There are only two or three other projects and we should be off. Saying it that way makes it sound so simple...when in reality, these are huge, time consuming, and complicated projects like attaching the Monitor Wind Vane (a self-steering device that goes on the back of the boat), and re-wiring the masts for both lighting and radios = going up the masts...not fun!)......This, stopping-to-do-repairs-before-departure-stuff, literally took the wind out of our sails...at least in terms of the driving momentum to go south. It did give us a chance to visit with friends and family and that has been the "makes-it-all-worthwhile" part...but right now the boat isn't moving like it was when we we're out cruising the San Juan's and Canada....and when it isn't moving, something gets lost in the translation. On the other hand...I suspect we'll get our fill of travel and movement in the upcoming days as it's 15 to 20 days to get down the coast...then three months on the hook in San Diego waiting for hurricane season to end...then the next year or two in Mexico.
Ray out for now...
Still waiting for the injector pump to return from the hospital...meanwhile...decided to call my son-in-law in to help with re-installation and also in helping us get up the mast as we need to correct a VHF antenna problem and hook up our new LED tri-light.
Began going over the boat yesterday and checking out the steering system including rudder, pedistal connections, and quadrant connections. Today involves setting up the boom preventer and securing all the stuff above and below decks. Sandy has been busy with provisions, equipment storage, and layout, putting up a lee cloth (it's a sailing thing to keep you from falling out of bed underway)..doing all the finances, and calculating the weather window.
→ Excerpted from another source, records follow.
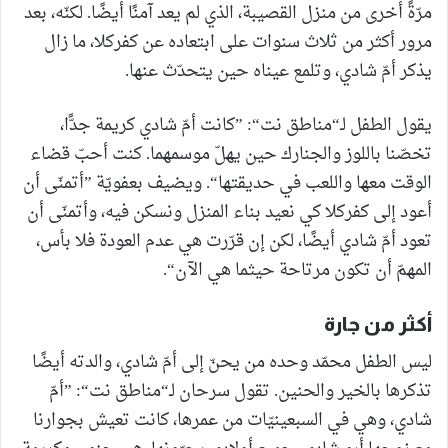
مرّةً أخرى من منزل القصيبة، الذي لم يعد آمنًا أيضًا. لكنّه، بعد
مرور أكثر من ثلاث سنوات على ابتعاده عن كفركلا، ما زال
يذكر أمّ شادي، وتلمع عيناه حين يتحدّث عنها.
يقول الطفل لـ“مناطق نت“: ”كانت أمّ شادي كريمة جدًّا،
تخصّنا باللوز والجنارك حين يهلّ موسمهما. كنت أحبّ قضاء
الوقت معها واللعب في حديقتها“. ويضيف بعفويّة ”أتمنّى أن
أعود إلى كفركلا كي نعيد بناء المنزل ونسكن فيه، وأتمنّى أن
تعود أمّ شادي أيضًا، لكن إن قرّرت هي عدم العودة فلا بأس،
المهمّ أن تكون مرتاحة حيثما هي الآن“.
أكثر من جارة
ليس الطفل محمّد وحده من يحنّ إلى أمّ شادي، والدته أيضًا
تذكرها بالخير والحنين. تقول سرحان لـ“مناطق نت“: ”أمّ
شادي، وهي في السبعينيّات من عمرها، كانت تعيش بجوارنا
With help, we'll get the injector pump installed (and hopefully the engine running), after that it's final installation of the monitor windvane. We figure at least one more week here...which doesn't bother me so much as this is the weekend for the local tribal canoe journey. There is supposed to be over 10,000 people in all participating and everyone going through Neah Bay...which is our stop-off-waiting-for-weather-point-before-we-head-south! Ten thousand is a real number and important when you consider the normal town population is around 100-200!